# PROBLEM LINK:

Practice

Contest[Division 1]

Contest[Division 2]

* Author:* Mohammad Shahhoud

*Darshan Sen*

**Editorialist:**# DIFFICULTY:

EASY

# PREREQUISITES:

# PROBLEM:

Given 2 strings S and R, find the lexicographically smallest permutation of R s.t.:

all substrings of S \subseteq all substrings of R

# QUICK EXPLANATION:

Remove the characters of S from R, sort the remaining characters of R and finally inject S into the formed string in its appropriate position.

# SOLUTIONS:

A necessary and sufficient condition for the required permutation of R to exist is when it contains S as a substring in it.
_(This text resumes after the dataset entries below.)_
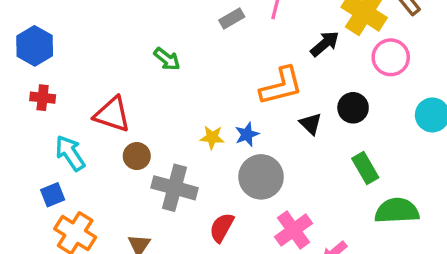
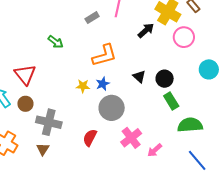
orange L-shape: (281, 86) -> (104, 55), moved
black circle: (353, 108) -> (165, 79), moved
red triangle: (112, 114) -> (25, 75), turned 35
brown circle: (137, 156) -> (25, 104), moved
gray cross: (174, 188) -> (49, 122), moved

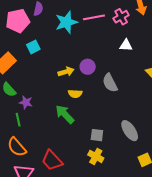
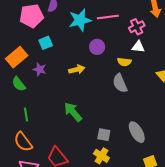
pink cross: (121, 17) -> (137, 27), moved
purple circle: (88, 67) -> (97, 47), moved
yellow semicircle: (75, 94) -> (124, 62), moved
purple star: (26, 102) -> (40, 69), moved

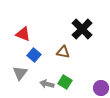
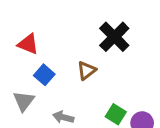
brown triangle: (63, 52) -> (87, 70), turned -48
green square: (65, 82) -> (116, 114), moved

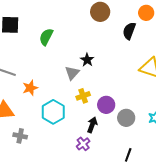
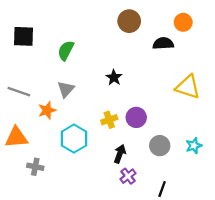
black semicircle: (129, 31) -> (163, 43), turned 66
gray triangle: (72, 73) -> (66, 89), moved
purple circle: (106, 105) -> (136, 117), moved
purple cross: (83, 144) -> (128, 176), moved

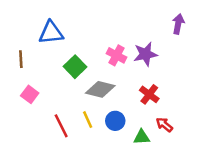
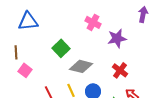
blue triangle: (51, 33) -> (28, 21), moved
pink cross: (117, 55) -> (93, 22), moved
brown line: (21, 59) -> (16, 52), moved

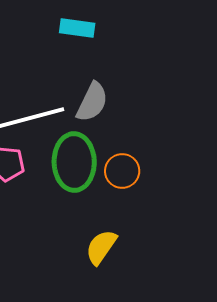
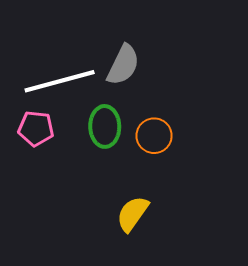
green ellipse: (74, 162) -> (105, 126), size x0.7

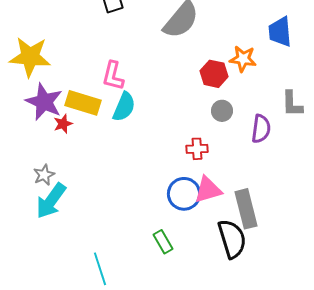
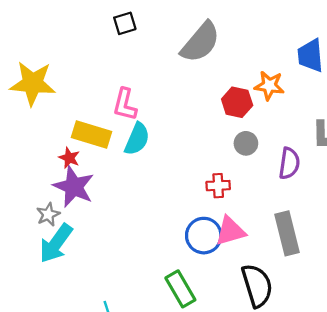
purple star: (44, 102) -> (74, 187), moved
red star: (63, 124) -> (69, 158), turned -30
gray rectangle: (246, 209) -> (287, 233), moved
green rectangle: (163, 242) -> (180, 289), size x1.4

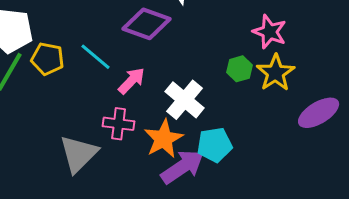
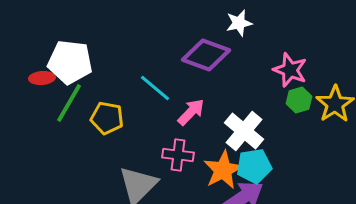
pink star: (270, 32) -> (290, 70), moved
yellow pentagon: (48, 59) -> (107, 118), moved
cyan pentagon: (215, 145) -> (254, 166), moved

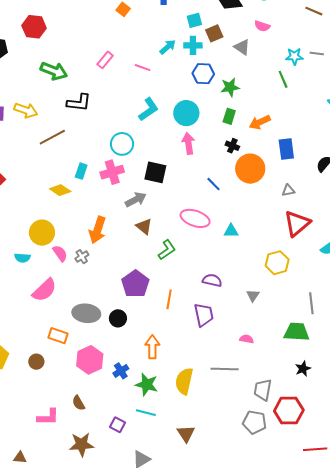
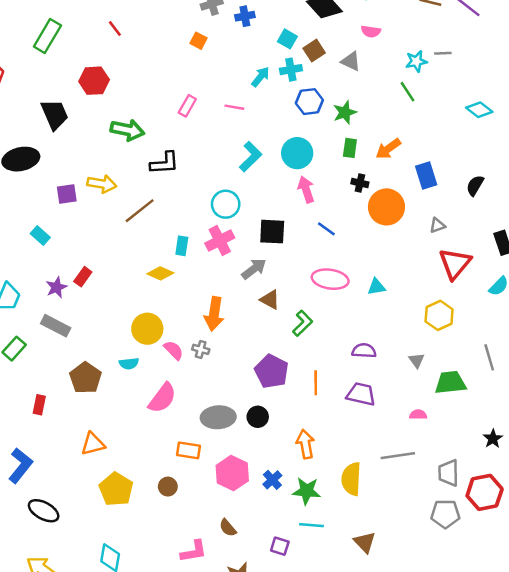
cyan square: (194, 20) -> (287, 39), turned -35
blue line: (214, 184) -> (326, 229), moved
gray cross: (82, 257) -> (201, 349), turned -32
purple trapezoid: (204, 315) -> (361, 394), turned -55
green trapezoid: (296, 332) -> (450, 383), moved

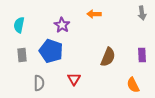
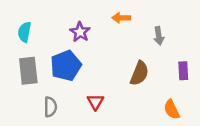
gray arrow: (142, 13) -> (159, 36), moved
blue pentagon: (51, 51) -> (66, 66), turned 30
gray rectangle: (22, 55) -> (28, 71), size x1.5

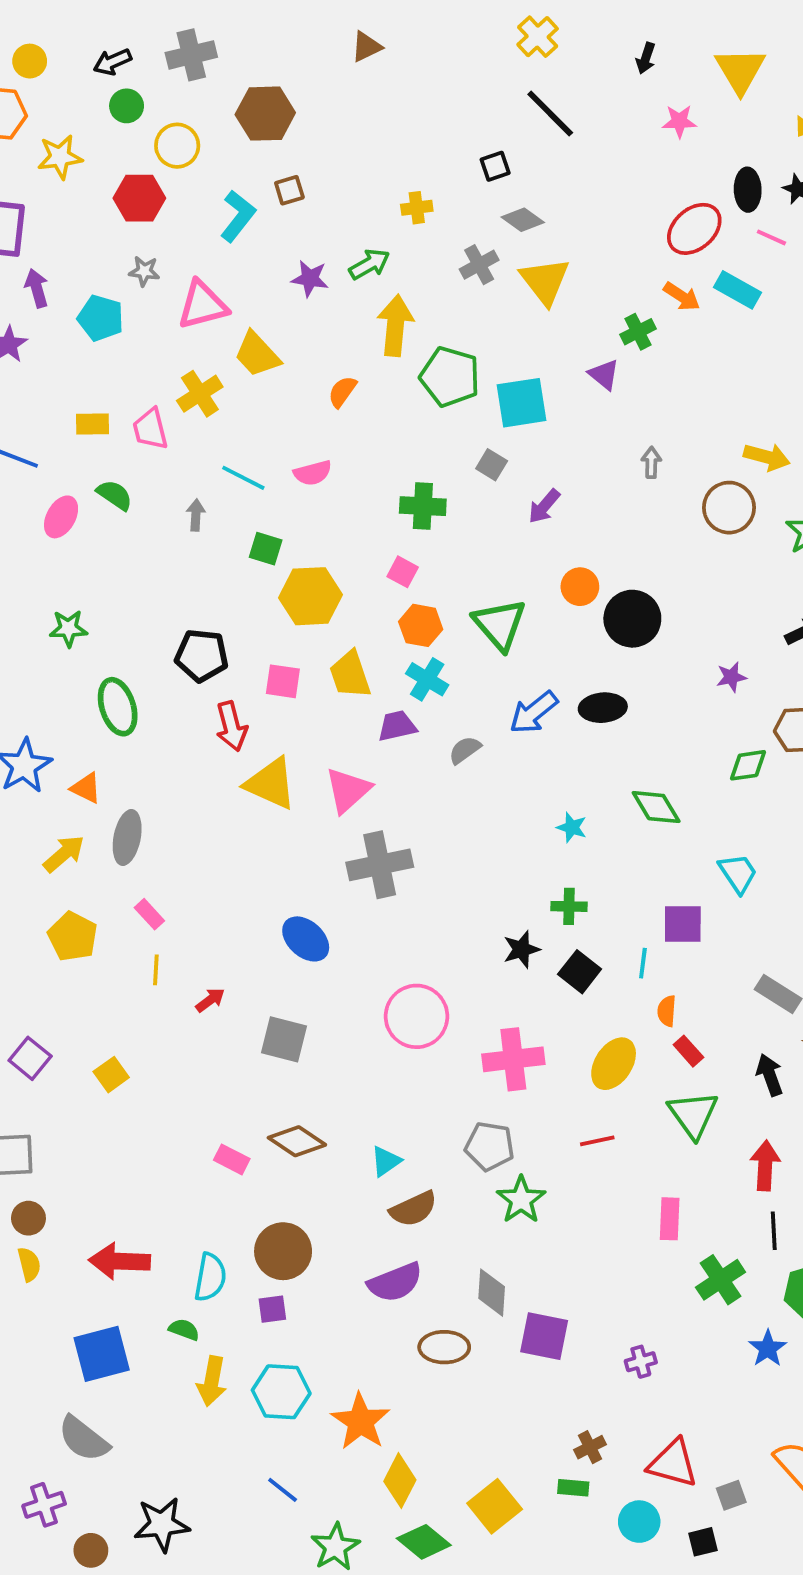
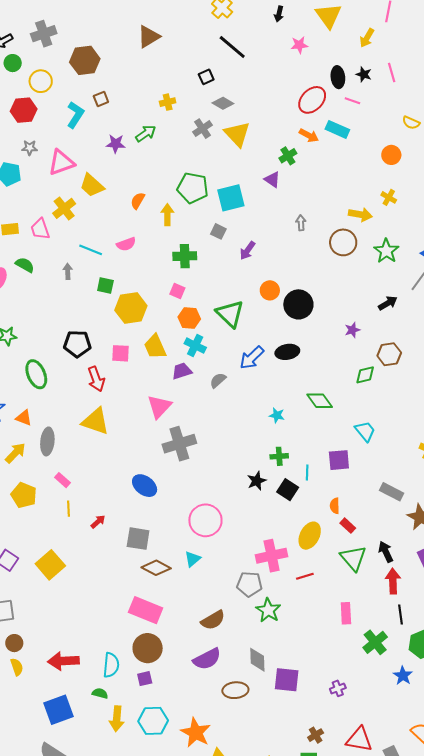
brown triangle: (366, 47) -> (149, 37), moved, size x1.4
yellow arrow: (395, 325) -> (167, 215), moved, size x0.7
yellow triangle: (271, 784) -> (96, 421), moved
cyan line: (643, 963) -> (307, 472), moved
pink cross: (513, 1059) -> (272, 556), moved
yellow square: (111, 1075) -> (50, 565), size x1.6
black arrow: (770, 1075) -> (386, 552), moved
brown diamond: (297, 1141) -> (156, 568), moved
pink rectangle: (232, 1159) -> (146, 610), moved, size x1.8
cyan triangle: (386, 1161) -> (192, 559), moved

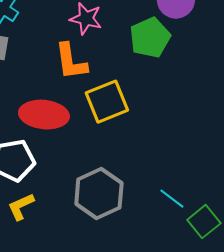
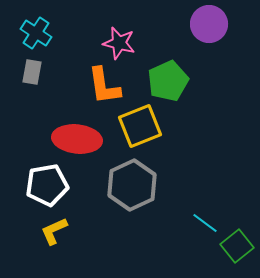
green pentagon: (150, 38) -> (168, 81), moved
gray hexagon: (99, 194) -> (132, 185), moved

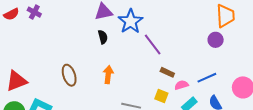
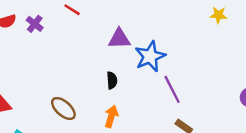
black semicircle: (103, 37) -> (112, 80), moved
brown ellipse: (69, 75) -> (63, 108), turned -40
The reason is that, all the substrings of S are already included in S. We break down our work into a few cases.

### Case 1

|R| < |S|

Here the solution doesn’t exist as, to have all substrings of S in all substrings of R, R must be atleast of the size of S. Hence, the required permutation is "Impossible".

### Case 2

|R| \geq |S|

We store the frequency of each character in S and R in 2 containers, S_{frequency} and R_{frequency} respectively. Since we know that S must appear as a substring in the solution permutation of R, we first remove the characters of S_{frequency} from R_{frequency}.

#### Case 2.1

If we get a negative result when we subtract the frequency of a character present in S from R_{frequency}, it means that R does not possess the sufficient quantity of the character, which is contained in S. Hence, the required permutation is "Impossible".

#### Case 2.2

Now that we have successfully removed the characters of S from R_{frequency}, we generate a string by forming a sequence of ordered clusters of the characters denoted by R_{frequency} and inject S in the correct position.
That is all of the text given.